Please produce a character-exact copy of the listing that follows, omitting all images.

### AVAILABLE DATA
━━━━━━━━━━━━━━━━━━━━

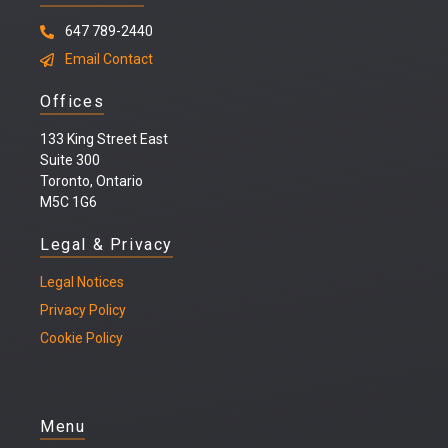
647 789-2440
Email Contact
Offices
133 King Street East
Suite 300
Toronto, Ontario
M5C 1G6
Legal & Privacy
Legal
Notices
Privacy Policy
Cookie Policy
Menu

━━━━━━━━━━━━━━━━━━━━

### WRITTEN REPLY
647 789-2440
Email Contact
Offices
133 King Street East
Suite 300
Toronto, Ontario
M5C 1G6
Legal & Privacy
Legal
Notices
Privacy Policy
Cookie Policy
Menu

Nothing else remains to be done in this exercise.